Considerações finais
O processo de identificação se configura como um dos elementos centrais da relação
indivíduo-organização estabelecida pelo contrato do tipo transacional, que vem sendo buscado
para uma gestão mais ágil e flexível das organizações. No entanto, dizer que a identificação
deve ser transferida da organização para a profissão e para o trabalho simplifica uma questão
que envolve o indivíduo, as escolhas que ele faz em relação ao seu trabalho e os processos
que ocorrem na interação entre o indivíduo e os grupos com os quais trabalha. Essa
simplificação pode levar à implementação de políticas que conduzem a resultados não
desejados.
Após a discussão apresentada, pode-se tentar responder à questão colocada no início
do trabalho – “é possível a não-identificação com a organização?”. A princípio, a resposta
parece ser sim, é possível a identificação com uma profissão, como é o caso de um artista, por
exemplo, e como pode ser o caso de um consultor autônomo.

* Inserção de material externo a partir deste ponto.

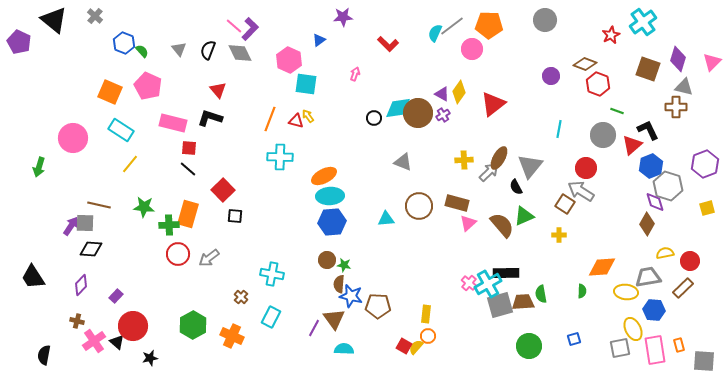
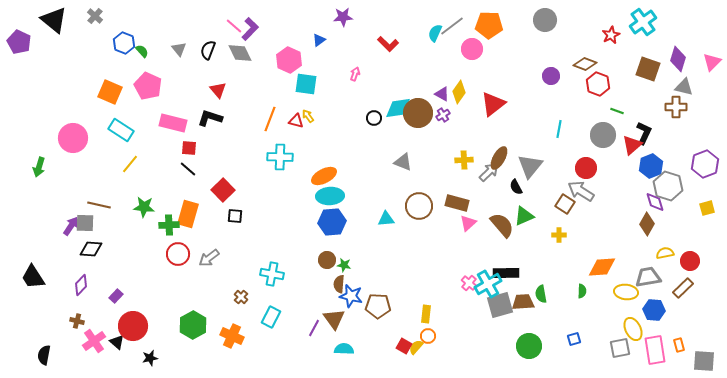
black L-shape at (648, 130): moved 4 px left, 3 px down; rotated 50 degrees clockwise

No entanto, as condições
oferecidas pela organização capitalista para o exercício do trabalho tornam mais complexos os
processos de identificação que podem ocorrer com as pessoas. Conforme observado, o
trabalho realizado nas organizações nem sempre configura o exercício de um ofício ou uma
profissão, definida de acordo com o modo de produção artesanal, onde o indivíduo não apenas
concebe e executa a obra, mas também negocia o pagamento, aprende e desenvolve a sua
técnica e tem o seu trabalho integrado a um plano de vida. Ademais, contrariando as
proposições de autores como Defillipi e Arthur (1994) e Rousseau (1998) de que as políticas
deveriam ser aplicadas de maneira diferenciada para os diversos tipos de trabalhadores –
empregados, contratados, autônomos, do núcleo ou periferia, e assim por diante – o discurso e
as ações da gestão podem atuar de maneira a exigir das pessoas – mesmo aquelas que não têm
vínculo de emprego ou que não pertencem ao núcleo, por exemplo – um maior grau de
identificação com a organização – a identificação profunda. Por fim, é preciso considerar que,
ainda que possa haver uma identificação com a profissão, outros fatores podem levar à maior
identificação com a organização, como o tempo de trabalho dedicado à organização ou as
vantagens auferidas de se ter o nome ligado à determinadas instituições. Esse era o caso de
muitos artesãos, por exemplo, onde a fama da qualidade dos produtos de uma oficina
estendia-se ao mestre, seus oficiais e aprendizes, o que lhes trazia mais negócios e os
tornavam mais procurados pelos clientes com maior poder aquisitivo, como os reis e a Igreja
(Pahl, 1989). Portanto, trabalhar para a empresa X ou Y pode significar muito mais do que a
obtenção de uma remuneração adequada.
Concluindo, a exploração da relação Homem-Trabalho e dos processos de
identificação que ocorrem na vida profissional do indivíduo desenvolvida no contexto
organizacional questiona a validade da possibilidade do estabelecimento de relações
transacionais entre indivíduo e organização e sugere diversos temas que demandam esforços
de pesquisa. Entre eles pode-se ressaltar, em primeiro lugar, a validade – em termos de
contribuição para os resultados – e a possibilidade de aplicação da classificação das pessoas
em empregados e não-empregados, do núcleo ou periferia. O grau de identificação com
valores e objetivos, ou o comprometimento que, conforme mostra Bastos (1996) é um tema
bastante complexo e que está longe de estar esgotado, e a sua relação com o desempenho e os
resultados para a organização. Por fim, mostra a necessidade de não apenas implementar
políticas, mas se aprofundar a pesquisa sobre os resultados que as diversas políticas e práticas
possam ter na relação do indivíduo com o seu trabalho e com a organização.